ASD Browser

Introduction

The ASD browser allows exploration of predicted impact (chromatin effects and post-transcriptional RNA-binding protein impact) of de novo noncoding variants in autism probands in the Simons Simplex Collection.

The variant prediction approach is described in the following manuscript: Zhou J, Park CY, Theesfeld CL, Wong AK, Yuan Y, Scheckel C, Fak JJ, Funk J, Yao K, Tajima Y, Packer A, Darnell RB, Troyanskaya OG. (2019). Whole-genome deep-learning analysis identifies contribution of noncoding mutations to autism risk. Nature Genetics.

Description

This website provides a user-friendly interactive interface for exploring the sequence-based predicted effects of SSC ASD proband mutations. Both individual molecular-level effects at chromatin (“DNA”) level and RNA-binding protein (“RNA”) level and Disease Impact Scores summarizing molecular level effects are shown. The methodology and analysis are described in the manuscript “Whole-genome deep learning analysis reveals causal role of noncoding mutations in autism”.

The Genome browser can be navigated by entering a genomic interval, a gene name, or interactively through zooming in/out and scrolling. The tracks “DNA Disease Impact Score” and “RNA Disease Impact Score” show mutation disease impact score (DIS) from DNA and RNA models respectively. DIS scores summarize molecular-level biochemical effects at DNA and RNA level into two scores based on regularized logistic regression classifiers trained with HGMD mutations.
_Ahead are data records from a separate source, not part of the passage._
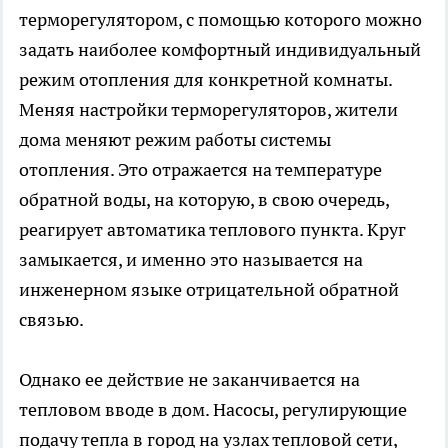
терморегулятором, с помощью которого можно
задать наиболее комфортный индивидуальный
режим отопления для конкретной комнаты.
Меняя настройки терморегуляторов, жители
дома меняют режим работы системы
отопления. Это отражается на температуре
обратной воды, на которую, в свою очередь,
реагирует автоматика теплового пункта. Круг
замыкается, и именно это называется на
инженерном языке отрицательной обратной
связью.
Однако ее действие не заканчивается на
тепловом вводе в дом. Насосы, регулирующие
подачу тепла в город на узлах тепловой сети,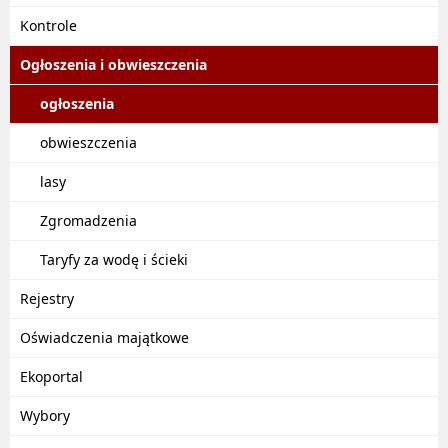
Kontrole
Ogłoszenia i obwieszczenia
ogłoszenia
obwieszczenia
lasy
Zgromadzenia
Taryfy za wodę i ścieki
Rejestry
Oświadczenia majątkowe
Ekoportal
Wybory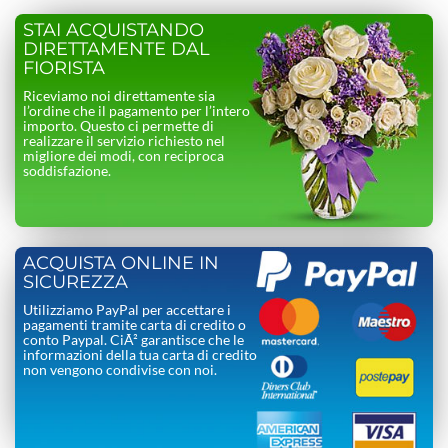
STAI ACQUISTANDO
DIRETTAMENTE DAL
FIORISTA
Riceviamo noi direttamente sia
l’ordine che il pagamento per l’intero
importo. Questo ci permette di
realizzare il servizio richiesto nel
migliore dei modi, con reciproca
soddisfazione.
ACQUISTA ONLINE IN
SICUREZZA
Utilizziamo PayPal per accettare i
pagamenti tramite carta di credito o
conto Paypal. CiÃ² garantisce che le
informazioni della tua carta di credito
non vengono condivise con noi.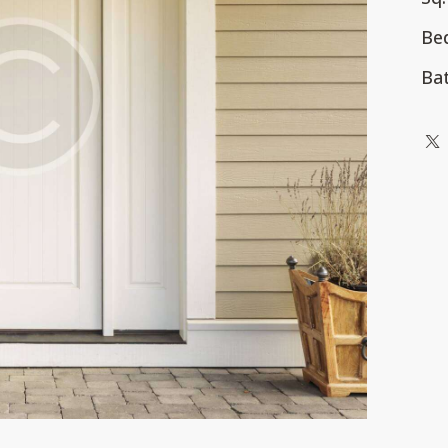
Be
Ba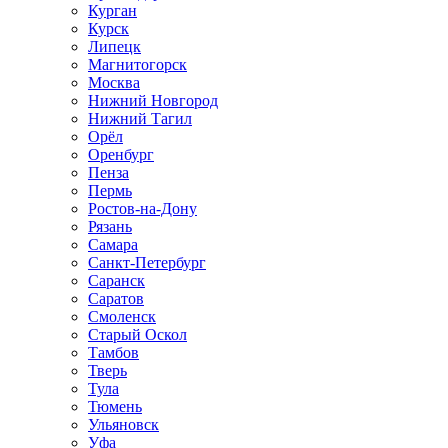
Курган
Курск
Липецк
Магнитогорск
Москва
Нижний Новгород
Нижний Тагил
Орёл
Оренбург
Пенза
Пермь
Ростов‑на‑Дону
Рязань
Самара
Санкт‑Петербург
Саранск
Саратов
Смоленск
Старый Оскол
Тамбов
Тверь
Тула
Тюмень
Ульяновск
Уфа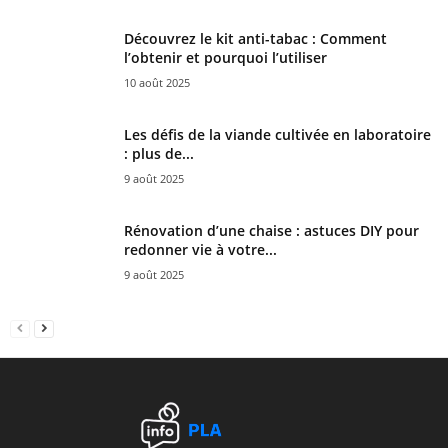
Découvrez le kit anti-tabac : Comment
l’obtenir et pourquoi l’utiliser
10 août 2025
Les défis de la viande cultivée en laboratoire
: plus de...
9 août 2025
Rénovation d’une chaise : astuces DIY pour
redonner vie à votre...
9 août 2025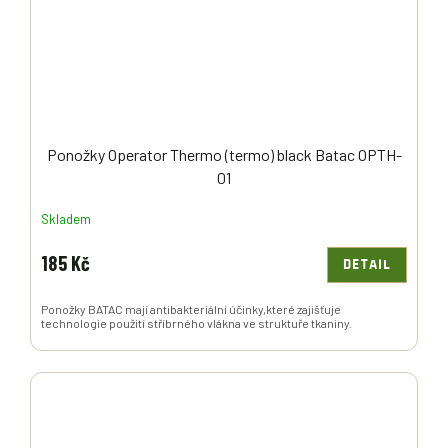
Ponožky Operator Thermo (termo) black Batac OPTH-
01
Skladem
185 Kč
DETAIL
Ponožky BATAC mají antibakteriální účinky,které zajišťuje
technologie použití stříbrného vlákna ve struktuře tkaniny.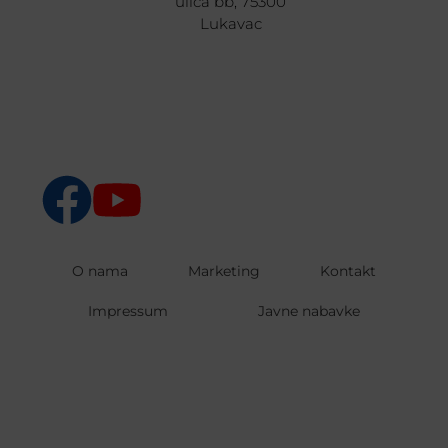
ulica bb, 75300
Lukavac
O nama
Marketing
Kontakt
Impressum
Javne nabavke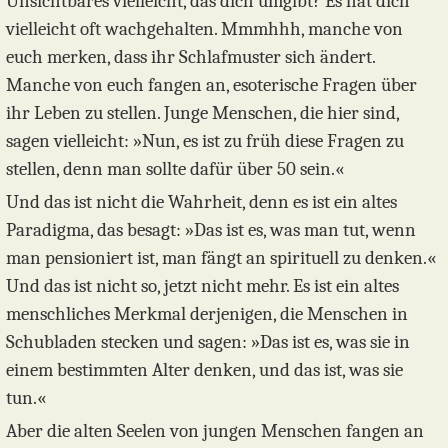
Unsichtbares vielleicht, das dich umgibt? Es hat dich
vielleicht oft wachgehalten. Mmmhhh, manche von
euch merken, dass ihr Schlafmuster sich ändert.
Manche von euch fangen an, esoterische Fragen über
ihr Leben zu stellen. Junge Menschen, die hier sind,
sagen vielleicht: »Nun, es ist zu früh diese Fragen zu
stellen, denn man sollte dafür über 50 sein.«
Und das ist nicht die Wahrheit, denn es ist ein altes
Paradigma, das besagt: »Das ist es, was man tut, wenn
man pensioniert ist, man fängt an spirituell zu denken.«
Und das ist nicht so, jetzt nicht mehr. Es ist ein altes
menschliches Merkmal derjenigen, die Menschen in
Schubladen stecken und sagen: »Das ist es, was sie in
einem bestimmten Alter denken, und das ist, was sie
tun.«
Aber die alten Seelen von jungen Menschen fangen an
Individual molecular-level biochemical effects are shown as a heatmap. The biochemical features are sorted by the magnitude of predicts effects of the center mutation. Each mutation may be clicked to center the genome browser and the heatmap at that mutation, or the heatmap may be dragged to alter the center mutation. The user can select “DNA features” or “RNA features” from the dropdown menu. Mousing over any individual prediction in the heatmap will display details in a tooltip.

Output

Disease impact score: DIS is calculated by training a logistic regression model that prioritizes likely disease-associated mutations on the basis of the predicted post-transcriptional regulatory effects of these mutations (See Zhou et. al, 2019). The predicted DIS probabilities are then converted into DIS e-values, computed based on the empirical distributions of predicted effects for gnomAD variants. The final DIS score is:

\[-\log_{10}(DIS\ evalue_{feature})\]

z-score: A scaled score where the feature diff score (\(p_{alt} - p_{ref}\)) is divided by the root mean square of the feature diff score across gnomAD variants. Note that this is “sign-preserving”, i.e. a negative z-score indicates that a mutation decreases the probability of a regulatory feature. (The scores shown under Molecular-level biochemical effects prediction are z-scores for RNA and DNA features).